QuoteNeed a large buffer for string concatenation.Yeah, that's what 9B86A0 is usually used for.
If you want me to add it, you'd also have to replace the external calls with something that I can actually put it. (Well, the call to winexec, at least. I know where strcat is, and that can be used to imitate strcpy just by setting the first byte to 0 and then calling strcpy.)
Re: unused writable memory,
Thanks for the suggestion, I may use that for a "which film interface" type switch.
Re: unused executable memory,
I'll just dump everything at the end of the executable section for now, then.
That's contradictory. Have you ever seen SMAC use any of the writable memory around 9B86A0?
Thanks for the offer. The code isn't ready yet (not feature complete, not tested), but when it is I'll be sure to send you what you need with addresses based off your latest patch.

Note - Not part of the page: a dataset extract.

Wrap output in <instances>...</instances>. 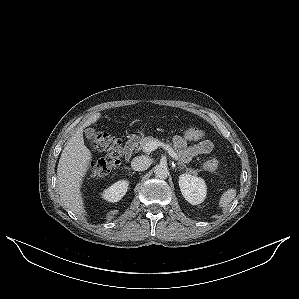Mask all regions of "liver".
Returning a JSON list of instances; mask_svg holds the SVG:
<instances>
[{"mask_svg":"<svg viewBox=\"0 0 299 299\" xmlns=\"http://www.w3.org/2000/svg\"><path fill=\"white\" fill-rule=\"evenodd\" d=\"M100 117V113L93 114L76 130L64 147L57 167L58 191L63 206L82 218L86 212L81 185L92 160V154L84 144L83 129Z\"/></svg>","mask_w":299,"mask_h":299,"instance_id":"obj_1","label":"liver"}]
</instances>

strcat and strcpy are standard C functions that have been rendered in the main body of the code. The call to WinExec goes into Kernel32.dll. I find them all with IDA Pro, but I can give you exact addresses to use once the code is ready to include.
mov ecx, [esp+arg_0]
push edi
test ecx, 3
jz short loc_644C7C
push edi
mov edi, [esp+arg_0]
jmp short loc_644CC1
I'm looking in IDA at (I believe) scient modded terranx.exe. I have strcat at 644C60 and strcpy at 644C50
strcat starts:Code: [Select]mov ecx, [esp+arg_0]
push edi
test ecx, 3
jz short loc_644C7C
strcpy starts:Code: [Select]push edi
mov edi, [esp+arg_0]
jmp short loc_644CC1
I have 645470 as possibly in the middle of a function. 645460 looks to be the start of that function, but I don't know what it does.
IDA finds strcat at 645470 in 2.5j, as you say. strcpy is at 645460. The content is the same as in the gog version, just a different offset.
strlen is at 6453e0.
There are a bunch of other potentially useful C functions baked in, too. You might want to consider getting the freeware version of IDA Pro and perusing the Functions and Imports windows; it's quite good at working out what functions are.
If you're running out of runtime memory, for instance, you could use the malloc function and move all your stuff into there. Should be safer, too, if you can't guarantee that various parts of the standard memory aren't writable. (I think malloc gets more memory off the heap, which should mean it doesn't interfere with the existing memory).